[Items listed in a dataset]

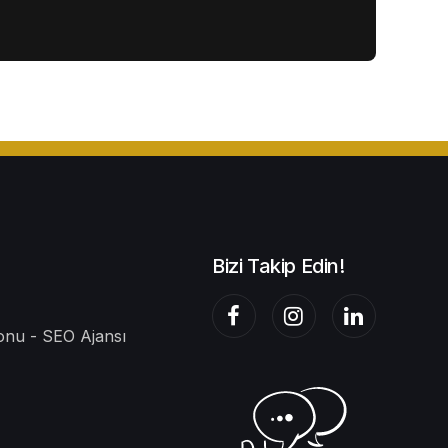
Bizi Takip Edin!
nu - SEO Ajansı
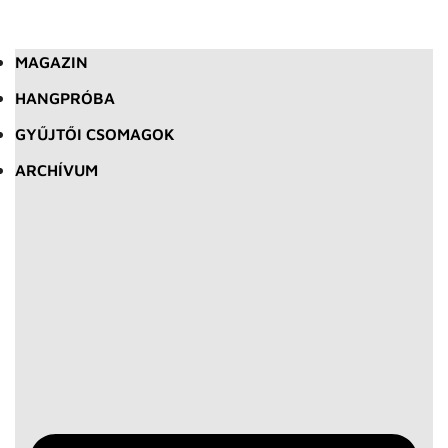
MAGAZIN
HANGPRÓBA
GYŰJTŐI CSOMAGOK
ARCHÍVUM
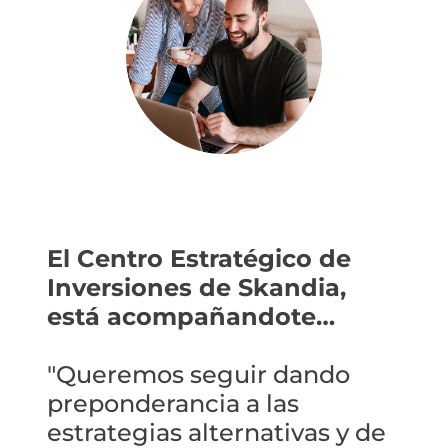
El Centro Estratégico de
Inversiones de Skandia,
está acompañandote…
"Queremos seguir dando
preponderancia a las
estrategias alternativas y de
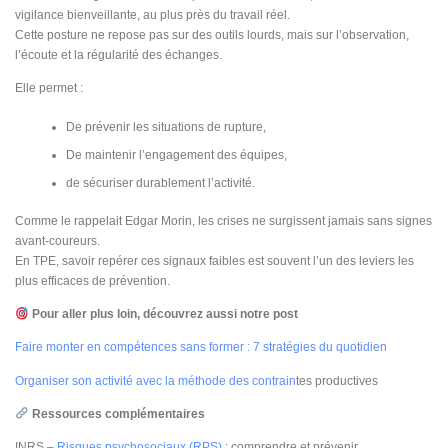
vigilance bienveillante, au plus près du travail réel.
Cette posture ne repose pas sur des outils lourds, mais sur l’observation,
l’écoute et la régularité des échanges.
Elle permet :
De prévenir les situations de rupture,
De maintenir l’engagement des équipes,
de sécuriser durablement l’activité.
Comme le rappelait Edgar Morin, les crises ne surgissent jamais sans signes
avant-coureurs.
En TPE, savoir repérer ces signaux faibles est souvent l’un des leviers les
plus efficaces de prévention.
Pour aller plus loin, découvrez aussi notre post
Faire monter en compétences sans former : 7 stratégies du quotidien
Organiser son activité avec la méthode des contrain
tes productives
Ressources complémentaires
INRS –
Risques psychosociaux (RPS)
: comprendre et prévenir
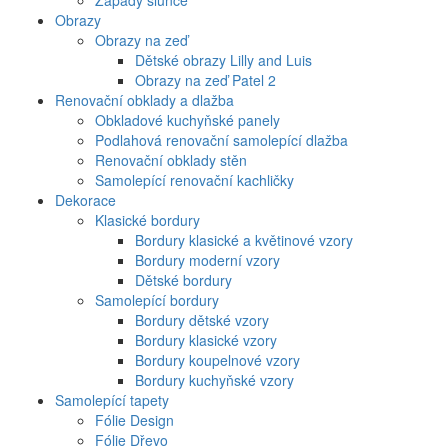
Západy slunce
Obrazy
Obrazy na zeď
Dětské obrazy Lilly and Luis
Obrazy na zeď Patel 2
Renovační obklady a dlažba
Obkladové kuchyňské panely
Podlahová renovační samolepící dlažba
Renovační obklady stěn
Samolepící renovační kachličky
Dekorace
Klasické bordury
Bordury klasické a květinové vzory
Bordury moderní vzory
Dětské bordury
Samolepící bordury
Bordury dětské vzory
Bordury klasické vzory
Bordury koupelnové vzory
Bordury kuchyňské vzory
Samolepící tapety
Fólie Design
Fólie Dřevo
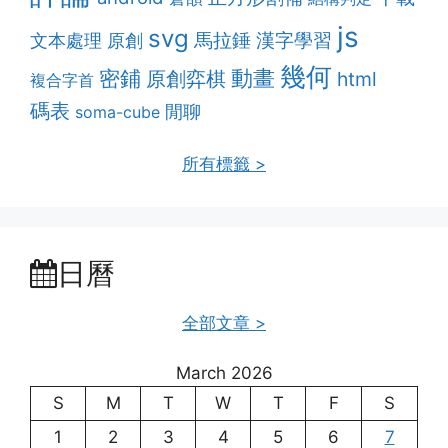
js
svg
漢字學習
馬拉錘
文本處理
原創
幾何
動畫
密鋪
原創弈棋
html
複合字首
碼表
閒聊
soma-cube
所有標籤 >
日曆
全部文章 >
March 2026
S
M
T
W
T
F
S
1
2
3
4
5
6
7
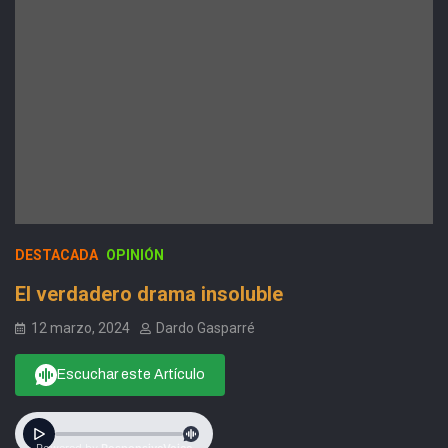
DESTACADA
OPINIÓN
El verdadero drama insoluble
12 marzo, 2024
Dardo Gasparré
Escuchar este Artículo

**What the task requires:** Only the text of the records belongs in the answer; reproduce it verbatim, with no pictures.

**Final answer:**
Bizi Takip Edin!
nu - SEO Ajansı
MAGAZIN
HANGPRÓBA
GYŰJTŐI CSOMAGOK
ARCHÍVUM
El Centro Estratégico de
Inversiones de Skandia,
está acompañandote…
"Queremos seguir dando
preponderancia a las
estrategias alternativas y de
vigilance bienveillante, au plus près du travail réel.
Cette posture ne repose pas sur des outils lourds, mais sur l’observation,
l’écoute et la régularité des échanges.
Elle permet :
De prévenir les situations de rupture,
De maintenir l’engagement des équipes,
de sécuriser durablement l’activité.
Comme le rappelait Edgar Morin, les crises ne surgissent jamais sans signes
avant-coureurs.
En TPE, savoir repérer ces signaux faibles est souvent l’un des leviers les
plus efficaces de prévention.
Pour aller plus loin, découvrez aussi notre post
Faire monter en compétences sans former : 7 stratégies du quotidien
Organiser son activité avec la méthode des contrain
tes productives
Ressources complémentaires
INRS –
Risques psychosociaux (RPS)
: comprendre et prévenir
Západy slunce
Obrazy
Obrazy na zeď
Dětské obrazy Lilly and Luis
Obrazy na zeď Patel 2
Renovační obklady a dlažba
Obkladové kuchyňské panely
Podlahová renovační samolepící dlažba
Renovační obklady stěn
Samolepící renovační kachličky
Dekorace
Klasické bordury
Bordury klasické a květinové vzory
Bordury moderní vzory
Dětské bordury
Samolepící bordury
Bordury dětské vzory
Bordury klasické vzory
Bordury koupelnové vzory
Bordury kuchyňské vzory
Samolepící tapety
Fólie Design
Fólie Dřevo
js
svg
漢字學習
馬拉錘
文本處理
原創
幾何
動畫
密鋪
原創弈棋
html
複合字首
碼表
閒聊
soma-cube
所有標籤 >
日曆
全部文章 >
March 2026
S
M
T
W
T
F
S
1
2
3
4
5
6
7
DESTACADA
OPINIÓN
El verdadero drama insoluble
12 marzo, 2024
Dardo Gasparré
Escuchar este Artículo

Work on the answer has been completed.